The previous aspects to reviewing dealt explicity with scientific mission— the advancement of knowledge. But it is us humans that are attempting to do that, in a large context with many systems and pressures that we interact with and within.

For example, to advnace knowledge, we must keep up with the state of knowledge. One purpose of reviewing I’ve heard advocate is to act in defense of human attention, so that we can focus on the advancement that are relevant and important. A peer reviewers job is, in part, to reject "noise" from the process, so it is even possible to know what the state of knowledge is.

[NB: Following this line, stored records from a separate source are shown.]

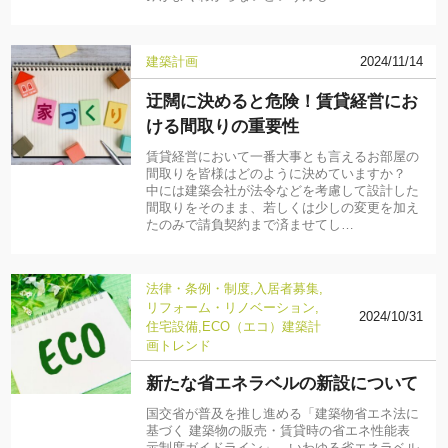
建築計画
2024/11/14
迂闊に決めると危険！賃貸経営にお
ける間取りの重要性
賃貸経営において一番大事とも言えるお部屋の
間取りを皆様はどのように決めていますか？
中には建築会社が法令などを考慮して設計した
間取りをそのまま、若しくは少しの変更を加え
たのみで請負契約まで済ませてし…
法律・条例・制度
入居者募集
リフォーム・リノベーション
2024/10/31
住宅設備
ECO（エコ）
建築計
画
トレンド
新たな省エネラベルの新設について
国交省が普及を推し進める「建築物省エネ法に
基づく 建築物の販売・賃貸時の省エネ性能表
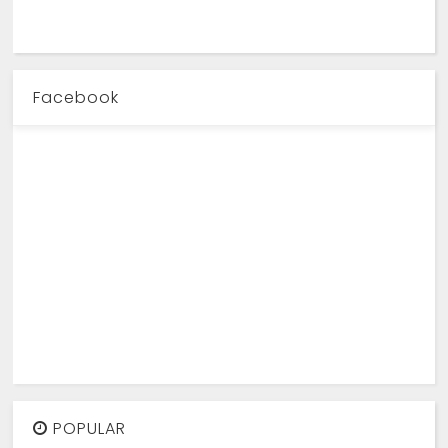
Facebook
POPULAR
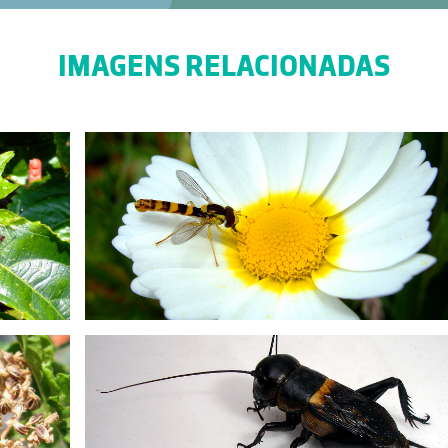
IMAGENS RELACIONADAS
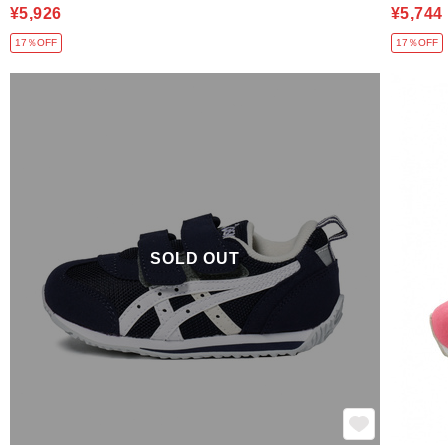
¥5,926
¥5,744
17％OFF
17％OFF
SOLD OUT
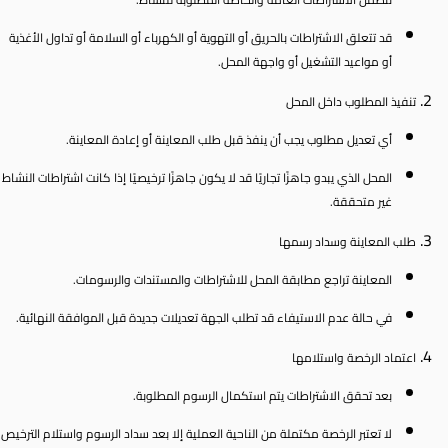
قد تتعلق الاشتراطات بالحريق أو التهوية أو الكهرباء أو السلامة أو تداول الأغذية
أو مواعيد التشغيل أو واجهة المحل.
تنفيذ المطلوب داخل المحل
أي تعديل مطلوب يجب أن ينفذ قبل طلب المعاينة أو إعادة المعاينة.
المحل الذي يبدو جاهزًا تجاريًا قد لا يكون جاهزًا ترخيصيًا إذا كانت اشتراطات النشاط
غير متحققة.
طلب المعاينة وسداد رسمها
المعاينة تراجع مطابقة المحل للاشتراطات والمستندات والرسومات.
في حالة عدم الاستيفاء قد تطلب الجهة تعديلات جديدة قبل الموافقة النهائية.
اعتماد الرخصة واستلامها
بعد تحقق الاشتراطات يتم استكمال الرسوم المطلوبة.
لا تعتبر الرخصة مكتملة من الناحية العملية إلا بعد سداد الرسوم واستلام الترخيص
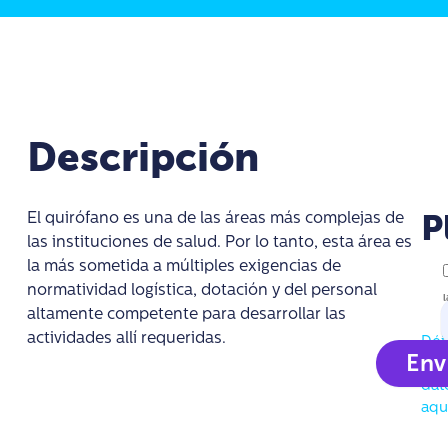
Descripción
El quirófano es una de las áreas más complejas de
P
las instituciones de salud. Por lo tanto, esta área es
la más sometida a múltiples exigencias de
¿N
normatividad logística, dotación y del personal
má
l
in
altamente competente para desarrollar las
actividades allí requeridas.
Déj
T
Env
tus
dat
aqu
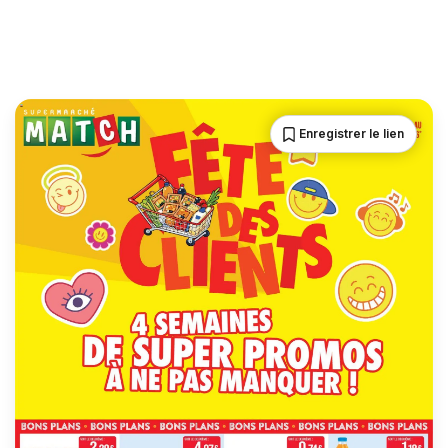
Enregistrer le lien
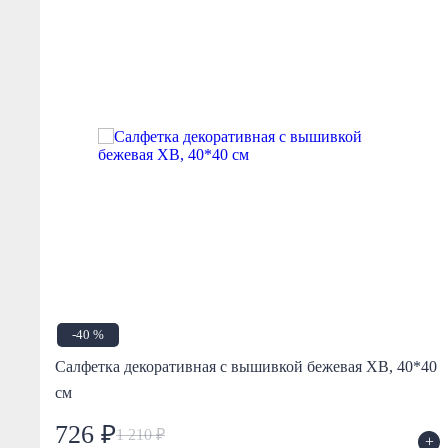
-40 %
Салфетка декоративная с вышивкой бежевая ХВ, 40*40
65
см
726 ₽
1 210 ₽
+
+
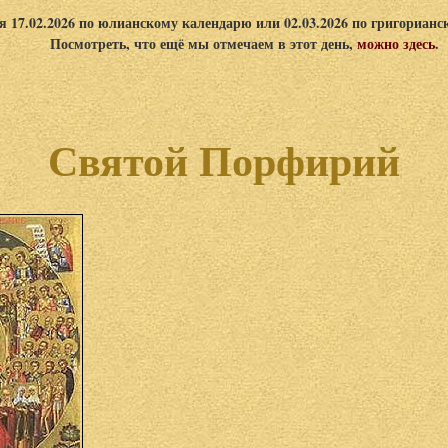
я 17.02.2026 по юлианскому календарю или 02.03.2026 по григориан
Посмотреть, что ещё мы отмечаем в этот день,
можно здесь
.
Святой Порфирий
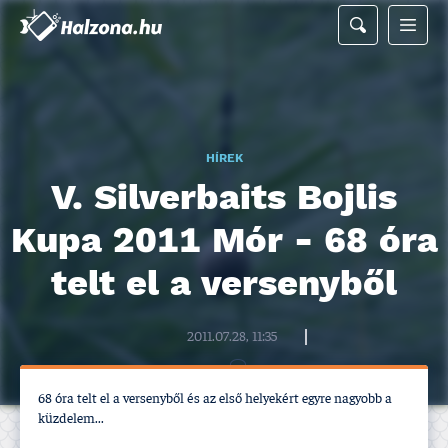
HÍREK
V. Silverbaits Bojlis
Kupa 2011 Mór - 68 óra
telt el a versenyből
Halzona.hu szerkesztőség
2011.07.28, 11:35
68 óra telt el a versenyből és az első helyekért egyre nagyobb a
küzdelem...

This seems related to the second definition of "significance" in the prior section. If a result is "too small", perhaps it becomes a distraction. New authors spend too much time learning it and pushing it to a state of being useful, taking more time than it would have taken the original authors, thus wasting time. Or perhaps realizing the result does not scale to enough settings as originally assumed, but only after wasting a great deal of time, attention, and effort.

But this requires us to make the call on what others will want to and/or should pay attention to. That’s a hard call to make; I’m not sure whether I can make or should make it.

It could also be a reaction to gaming the system that employs scientists and funds research. A bunch of small publication is still a large publication count, which can (through the magic of relying on metrics) convince people to provide funding or jobs to one person, but not another. This, in turn, can prevent others from doing useful work to advance knowledge; they could use made use of those jobs or funding.

I’m not going to rant here about the Tyranny of Metrics, for which there’s a whole book I heartily recommend.

Metrics exist, and we have to work with them, so it’s worth paying attention to them. We don’t want people gaming our system, even if our system is stupid. We should try to change it, but that’s not always possible.

Still I think it’s worth being careful of doing more harm than good when trying to prevent people from gaming the system. I’m not sure how easy it is to recognize "salami slicing" a work in to lots of little pieces of work, apriori. Science is incremental.

On the other side, does a venue have a responsibility to game unjust systems? Some systems exist evaluate venues based on inclusion in certain indexes, acceptance reates, classificaiton as journal or conference, etc, and peoples jobs’ rely on these things. Should a venue do things like turn itself into a journal (as PACMPL has done) to game an unjust evaluation system? What about targeting a certain acceptance ratio, which POPL explicitly does?

https://www.sigplan.org/Conferences/POPL/Principles/

This acceptance ratio is important for maintaing a high ranking in the CORE ranking system.

See ICFP’s downgrade from A* to A, which cites the acceptance ratio of 33% being too high: http://portal.core.edu.au/core/media/justification/CORE2021/4612ICFP.pdf

Do reviewers have a responsibility to maintain a high ranking, to the benefit of the venue and the people submitting to their venue, by rejecting a certain proportion of papers? Without doing so, we risk the scientific endeavour— the venue and its community may no longer be able to effectively advance knowledge.

I dunno man I’m not a moral philosopher.